Young drivers who use cell phones at the wheel drive like the elderly - with slower reaction times and an increased risk of accidents - a new study shows. And what's more, hands-free phones are no safer than handheld ones, scientists behind the study say.

"If you put a 20-year-old driver behind the wheel with a cell phone, their reaction times are the same as a 70-year-old driver who is not using a cell phone," said David Strayer, a University of Utah psychology professor and principal author of the study.

"For five years or so we've been interested in what happens when someone picks up a cell phone and starts to drive," Strayer said.

One thing that appears to happen is that phone-using drivers of all ages have significantly diminished reaction times. They are slower to hit the brakes and more likely to get into accidents.

Subjects took "freeway drives" in a simulator, using a hands-free mobile phone for half of the drive.

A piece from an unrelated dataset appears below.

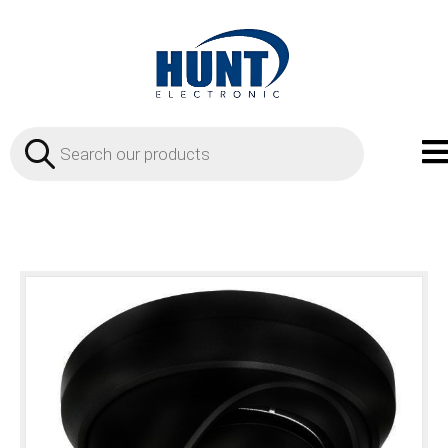
Products
search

"We're seeing an 18 to 20 percent slowing [of reaction times]," Strayer explained. "That means if someone is talking on a phone, it takes them longer to hit the brakes. They are more likely to get into an accident, and if they do get into one, it might be more severe, because they won't be able to decelerate as much. What you've effectively done is made the reactions of a 20-year-old comparable to those of a 70-year-old."

The deteriorating responses can have serious repercussions - results of this and previous simulator-based studies show that the number of rear-end collisions double for phone-using drivers.

Perhaps to compensate for slower reaction times, cell phone users also increased the distance between their cars and cars ahead of them by some 12 percent.

Elderly drivers saw similar declines in reaction times when they took the wheel with phones. In a bit of a surprise, however, their reactions did not deteriorate at a greater rate than those of their younger counterparts.

"We see in the lab that older adults tend to have slower reaction times in general and also sometimes have difficulty multitasking relative to maybe a 20-year-old," Strayer said.

But in the study the 20 older subjects (average age: 70) suffered no greater impairment than their 20 younger colleagues (average age: 20).

Phone users of all ages also took 17 percent longer to return to the speed of traffic after braking. Such sluggish driving can affect the likelihood and severity of rear-end collisions and help to create gridlock, especially when many drivers display such behavior.

Strayer and co-author Frank Drews, assistant professor or psychology, published their findings in this winter's issue of the journal Human Factors.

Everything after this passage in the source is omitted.